WHAT THE TASK REQUIRES: Each line from the one containing "Сегодня в 11:20" to the end of the entries below is to be set down exactly; the pictures are not.

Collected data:

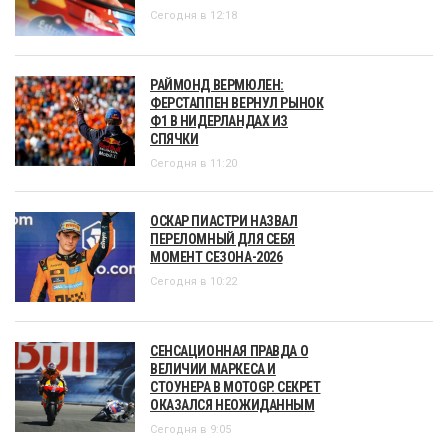
Сегодня в 12:18
РАЙМОНД ВЕРМЮЛЕН:
ФЕРСТАППЕН ВЕРНУЛ РЫНОК
Ф1 В НИДЕРЛАНДАХ ИЗ
СПЯЧКИ
Сегодня в 11:20
ОСКАР ПИАСТРИ НАЗВАЛ
ПЕРЕЛОМНЫЙ ДЛЯ СЕБЯ
МОМЕНТ СЕЗОНА-2026
Сегодня в 10:22
СЕНСАЦИОННАЯ ПРАВДА О
ВЕЛИЧИИ МАРКЕСА И
СТОУНЕРА В MOTOGP. СЕКРЕТ
ОКАЗАЛСЯ НЕОЖИДАННЫМ
Сегодня в 9:05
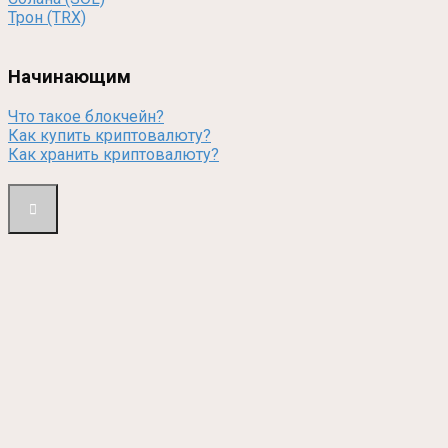
Трон (TRX)
Начинающим
Что такое блокчейн?
Как купить криптовалюту?
Как хранить криптовалюту?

TASK RESPONSE:
Сегодня в 11:20
ОСКАР ПИАСТРИ НАЗВАЛ
ПЕРЕЛОМНЫЙ ДЛЯ СЕБЯ
МОМЕНТ СЕЗОНА-2026
Сегодня в 10:22
СЕНСАЦИОННАЯ ПРАВДА О
ВЕЛИЧИИ МАРКЕСА И
СТОУНЕРА В MOTOGP. СЕКРЕТ
ОКАЗАЛСЯ НЕОЖИДАННЫМ
Сегодня в 9:05
Трон (TRX)
Начинающим
Что такое блокчейн?
Как купить криптовалюту?
Как хранить криптовалюту?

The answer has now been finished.